We were in the process of rolling out a fix for the application bug and continuing investigations into the database performance after failover when the next event occurred.
20:33: AWS EBS volume problem causes high read/write database latency (lasting ~1 minute)
20:42: some traffic drained and configuration updated; some requests are successful
20:54: database failed over but poor performance persists
21:17: internal endpoint throttled, recovery begins
21:25: the application recovers fully
This event started with a hardware problem. This caused latency and greatly increased concurrency, which made latency worse, leading to timeouts and queue overflows. The database failover was successful, but the new database was also overloaded. We were ultimately able to reduce load by blocking an internal endpoint; once the database recovered from the overload state, we restored traffic to normal.
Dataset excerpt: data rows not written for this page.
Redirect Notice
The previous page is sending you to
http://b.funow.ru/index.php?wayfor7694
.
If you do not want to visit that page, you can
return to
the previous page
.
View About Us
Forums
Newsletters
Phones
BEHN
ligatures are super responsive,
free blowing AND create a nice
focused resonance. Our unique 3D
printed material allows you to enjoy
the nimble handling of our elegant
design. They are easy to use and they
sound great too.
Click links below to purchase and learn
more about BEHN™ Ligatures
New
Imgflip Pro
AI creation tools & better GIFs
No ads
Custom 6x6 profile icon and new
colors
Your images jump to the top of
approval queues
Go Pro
This event made clear that the previous story (extended database downtime was caused by unusually bad state from the failover) was incorrect/incomplete. We’ve since concluded that the contention we saw was the result of excess load, rather than the cause. Some of the steps taken to address problems identified in the first event worked, but they caused side effects which made the initial spike of traffic to the database steeper (we have since undone these changes).
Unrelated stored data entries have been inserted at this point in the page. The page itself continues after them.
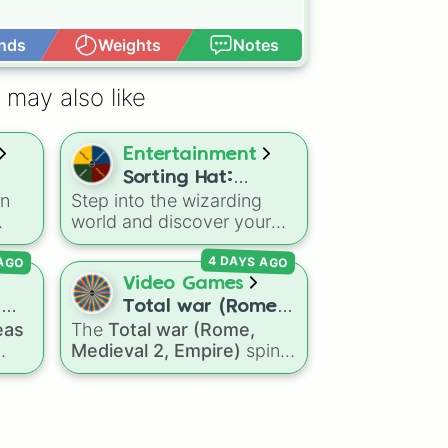
nds
Weights
Notes
Open Advance
 may also like
Entertainment
Sorting Hat:
in
Step into the wizarding
Hogwarts Houses
world and discover your
true Hogwarts house with
 AGO
4 DAYS AGO
this enchanted spin wheel!
With slices representing
Video Games
Gryffindor, Slytherin,
d
Total war (Rome,
Hufflepuff, and Ravenclaw,
eas
The
Total war (Rome,
Medieval 2,
each spin reveals where
Medieval 2, Empire)
spin
Empire)
your qualities align. In the
s to
wheel features a massive
wizarding world, each
d,
selection of historical
house has its own unique
mall
factions across three
traits: • Gryffindor: Bravery
iconic strategy games,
We reduced overall write load during this event, and had code-complete (but not yet deployed) changes as of the start of the next event to:
Avoid a positive feedback loop by using redis as an ephemeral cache/distributed lock (using check-and-set semantics): if we have attempted an update in the past N seconds, don’t attempt again (so even if we’re slow or a write fails, the write rate attempt rate will be constant)
Back-off on prevent persistent database overload (wait, then return errors to trigger retries with client-side delay if an upstream resources are overloaded; with a latency-sensitive system, failing to reduce load when upstream servers have high latency will create a positive feedback loop, preventing automatic recovery).
17:58: AWS EBS volume issue causes high latency (lasting ~30s)
18:12: first database failover completes, but the database is overloaded
18:22: second database failover completes, with internal load shedding
18:25: internal load shedding removed, recovery is in progress
18:32: the application recovers fully
This was again triggered by a hardware fault. Time to recovery was improved, but still not nearly fast enough. This kind of hardware failure is expected, though twice for the same instance in a short period is less so. Regardless, our downtime shouldn’t have been as long as it was. We’re now confident that better admissions control will help avoid persistent overload events like this, and have implemented it both at the storage layer (innodb_thread_concurrency) and at the application level (using latency and active connection count to determine health). We’ve reproduced similar events in load testing and confirmed these fixes allowed recovery; we’ve also seen recovery from short events with minimal disruption.
Beyond addressing this specific problem, we’re also working on some short- and long-term projects to improve our monitoring and tooling, as this should allow for faster resolution. Architecturally, we’re working on reducing our application dependencies on shared databases as part of the work that we’ve been doing to move from a monolithic server towards services.
While no single change is going to solve every problem, we are committed to ongoing improvements to make Asana consistently available for all customers.